Re: Ferric ammonium oxalate tests

Post by Joe Farina » Wed Jul 17, 2019 1:16 pm

It's hard to compare my experience to yours, because of your elevated humidity and temps.

So far, I haven't seen milkyness due to collagen. One thing I didn't mention about my milkyness problems involved the alcohol. In some cases, ethyl alcohol produced less milkyness (or what I call "branching" or crystallization) compared to IPA. Sometimes, I've found mixtures of EA/IPA to have better overall performance, compared to either EA or IPA alone.

I've used mold-coating with Rain-x, and in the long run, I settled on Mayer bar coating. With my current gelatin concentration, a #48 bar produces about a 25 micron dry layer. The Mayer bar is used under a homemade laminar flow box. If you don't need to exclude every last speck of dust, it may be possible to just push air through an open box (with some form of filter at the back end of the 4-sided box). I use a window fan mounted on the back of the filter to push air through the filter and rest of the open-end box, where I do the coating with the Mayer bar. If more dust exclusion is needed, some type of "screen" can be added to the air coming off the filter, to make a laminar flow of air. (I use a huge number of drinking straws.) A Mayer bar could probably be made from winding wire (stainless steel) around a rod of some kind, and I've heard that a very large spring can also be used (a large tightly-coiled spring). My Mayer bars were bought from RD Specialties.

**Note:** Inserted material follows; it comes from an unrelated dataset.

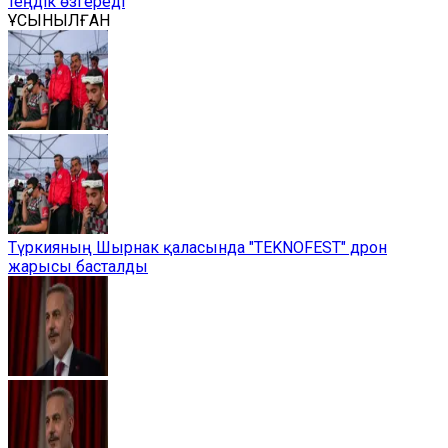
теңдік өзгереді
ҰСЫНЫЛҒАН
Түркияның Шырнак қаласында "TEKNOFEST" дрон
жарысы басталды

Regarding drying after coating (I noted your drying difficulties), I believe it's fairly standard practice to keep the gelatin surface under a gentle air flow (a fan) for a while after coating, overnight is good (around 60% ambient humidity is all I have experience with, though). I use one of my laminar-flow boxes for this purpose also. (I'm not sure if your "drying" problems occurred during molding, or after the cover plate was removed.) For me, Mayer bar coating is faster, and it's easier to make more plates (large plates can also be coated and later cut into smaller ones with a glass-cutter).